Plaintiff’s hostile work environment claim is “based on constructive knowledge, not actual knowledge.”50 With that in mind, the court finds sufficient evidence supports the jury’s conclusion that Defendant, at a minimum, should have known of Plaintiff’s harassment. First, there was more than “a mere scintilla of evidence”51 showing Plaintiff’s harassment was open and pervasive. Approximately eight men sexually harassed her on a daily basis.52 Her harassers would massage Plaintiff’s back, hug her, bite her, grab her arms, kiss her hands, and sniff her provocatively, despite her protestations, and often in a room that supervisors and managers regularly walked through.53 Indeed, they “thought they could just touch [her] without [ ] consequences.”54 Many other employees saw this conduct.55 One of her harassers tried unsuccessfully to grab her crotch.56 Others would watch pornography on their phones while working next to Plaintiff.57 Some would regularly make Plaintiff do work on her hands and knees, all the while making vulgar, insulting, and sexually-charged comments about her.58 Plaintiff’s harassers regularly tried to engage in graphic, sexual conversations with her.59 They also sexually harassed other women at the company.60

Nevertheless, Defendant contends “the alleged harassment in this case is not the kind of outward, visible conduct that courts find to be even potentially open and obvious for the purposes of constructive knowledge,” contrasting the facts here with circumstances featuring tangible manifestations of harassment, such as graffiti.61 Although tangible manifestations may make constructive knowledge more likely, harassment based purely on conduct can also suffice to put an employer on notice.62 Accordingly, the court cannot say that, as a matter of law, the facts here fail to support a finding of constructive knowledge.

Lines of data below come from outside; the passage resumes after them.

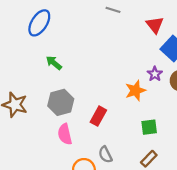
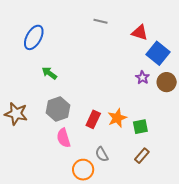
red triangle: (155, 25) -> (140, 33), turned -30
orange star: (136, 90) -> (117, 118), moved

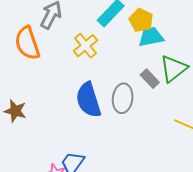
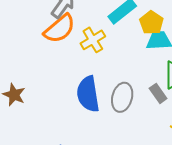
orange semicircle: (27, 43) -> (60, 29), moved, turned -120
gray rectangle: (150, 79) -> (158, 93), moved

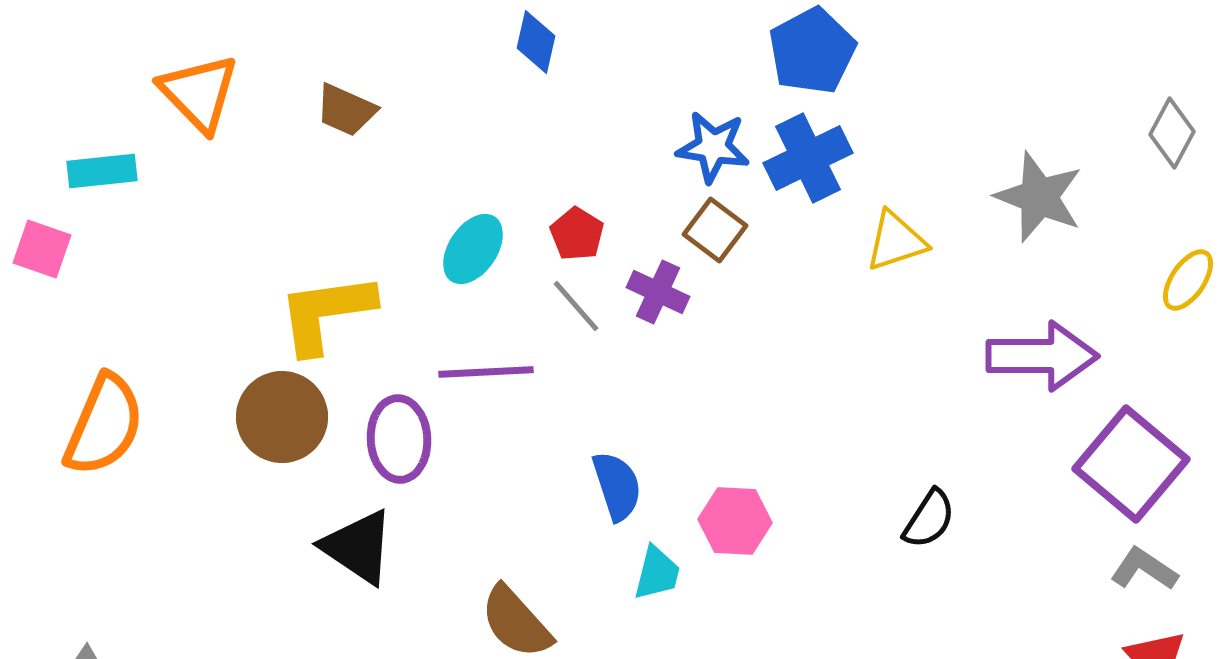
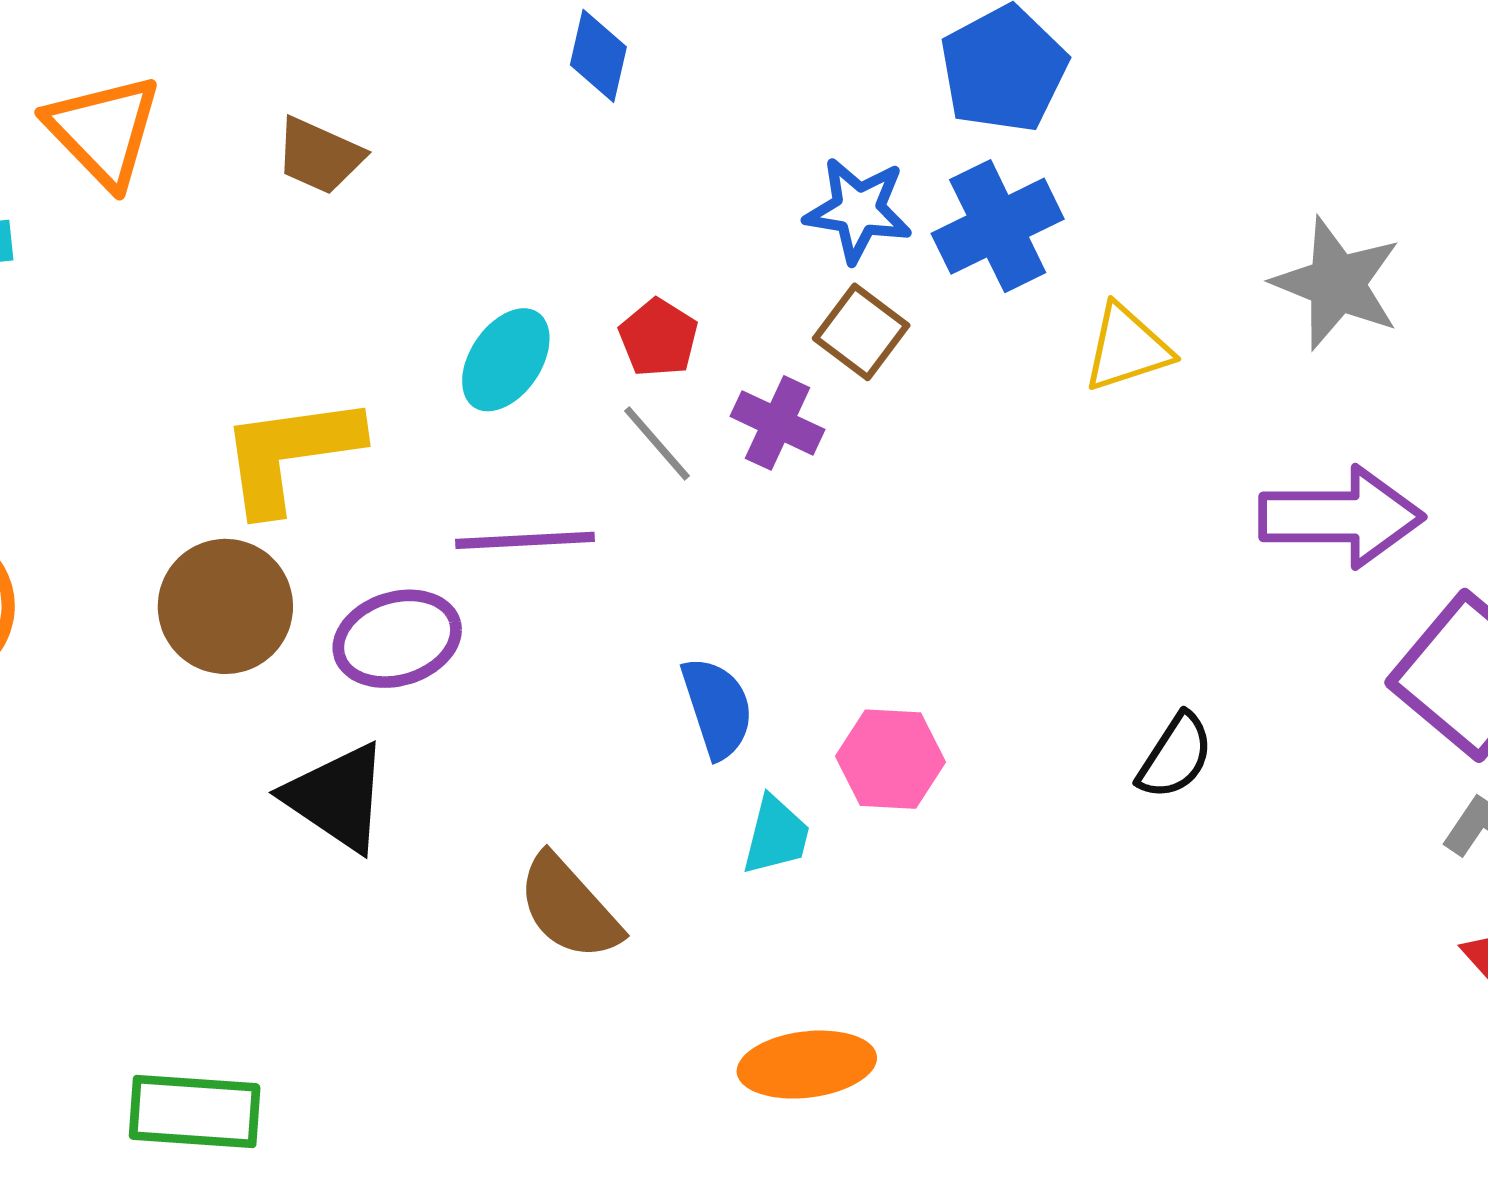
purple ellipse: (399, 439) -> (397, 639), turned 76

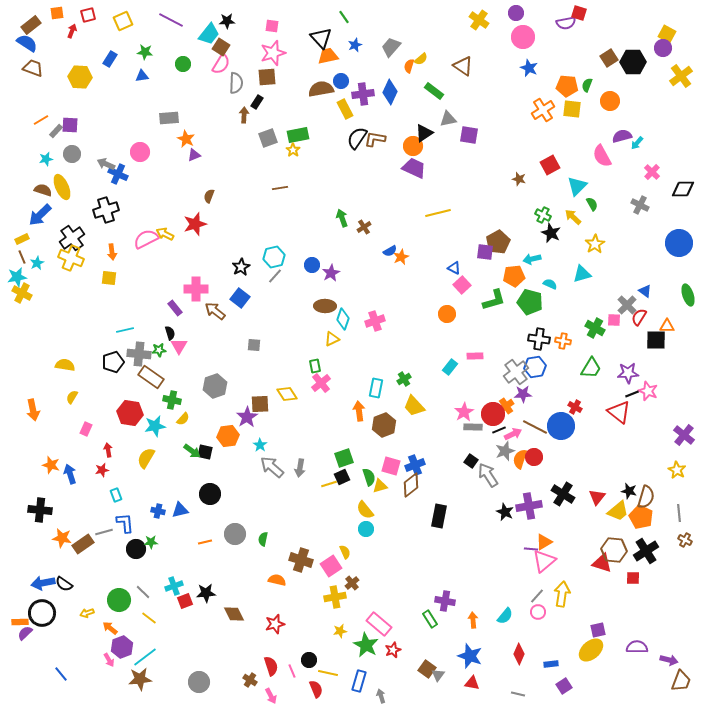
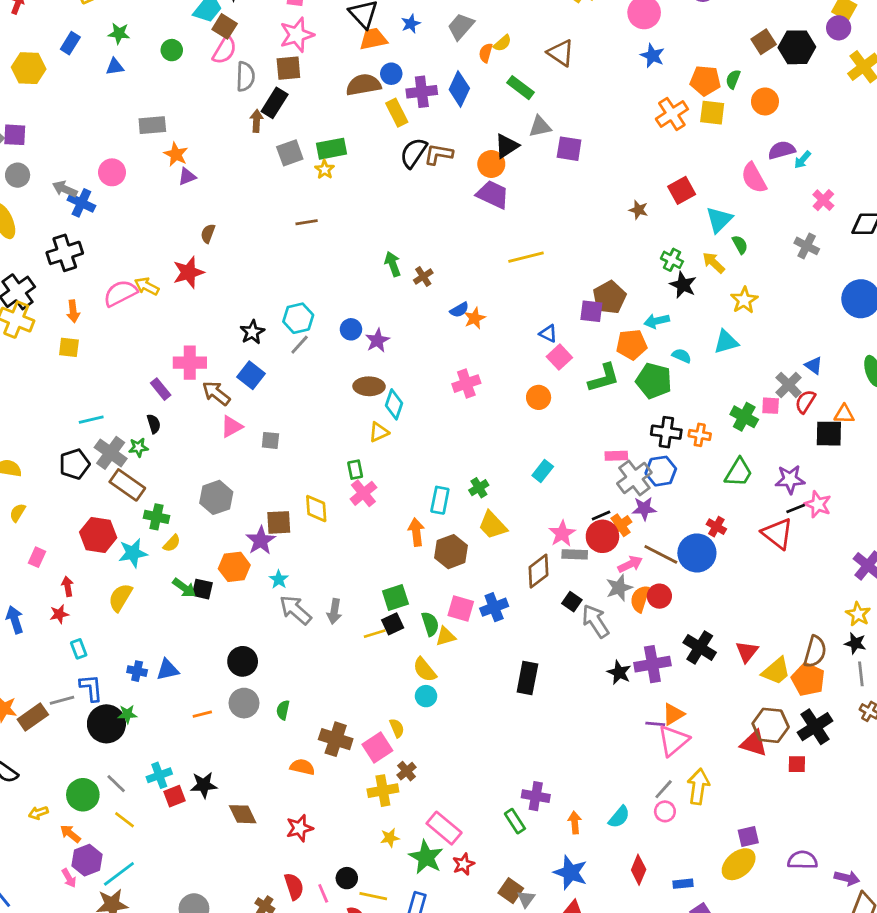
black rectangle: (257, 102) -> (275, 103), size x1.5
pink cross: (375, 321) -> (466, 384), moved
pink triangle: (179, 346) -> (231, 427), moved, turned 30
gray cross: (139, 354) -> (111, 453), turned 30
pink rectangle: (475, 356) -> (616, 456), moved
yellow diamond: (287, 394) -> (316, 509), turned 30
black line: (499, 430) -> (601, 515), moved
brown diamond: (411, 485) -> (539, 571), moved
black star: (629, 491) -> (855, 643), moved
black circle: (210, 494) -> (243, 661), moved
black circle: (136, 549) -> (106, 724), size x1.4

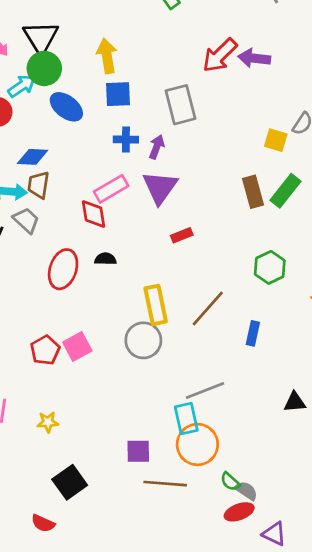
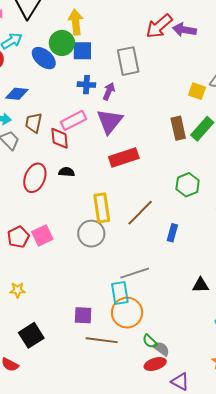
green circle: (44, 68) -> (62, 43), moved
brown trapezoid: (38, 185) -> (34, 123), moved
red rectangle: (182, 235) -> (124, 158), size x1.8

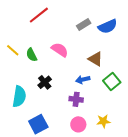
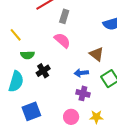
gray rectangle: (84, 25) -> (64, 16), moved, turned -48
green semicircle: (32, 55) -> (27, 55), moved, turned -72
purple cross: (76, 99) -> (83, 93), moved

Second, because a reasonably jury could find Plaintiff’s harassment was open and pervasive, it could also find that someone with remedial power should have known about Plaintiff’s harassment. Remedial power is the ability “to take disciplinary action, to provide significant input into employment decisions, to instruct the offending employees to cease the harassing behavior, or to implement other means of taking remedial action.”63 Defendant points out that Plaintiff only reported her harassment to Mr. Estrada, who was merely an “hourly lead.”64 Although the jury found Mr. Estrada was not Plaintiff’s supervisor,65 whether he had sufficient remedial powers is debatable. On the one hand, Mr. Estrada was designated a “technical lead” whose job was simply “to remove barriers as it relates to any technical portion of the job.”66 He did not have authority to make hiring, demotion, promotion, or disciplinary decisions.67 On the other hand, Mr. Estrada was in a position of authority to train and instruct Plaintiff and her harassers, including, it seems, the power to instruct her harassers “to cease the harassing behavior.”68

Regardless, the standard is not whether someone with remedial power in fact knew of Plaintiff’s harassment, but whether such a person should have known about the harassment.69 Here, a reasonable jury could find that, because Plaintiff’s harassment was sufficiently open and pervasive, a person with remedial power—not necessarily Mr. Estrada—should have known of it and, by extension, “the employer should have known of it, had it but opened its corporate eyes.”70

Next, the court held that there was sufficient evidence presented that the defendant failed to take prompt remedial action.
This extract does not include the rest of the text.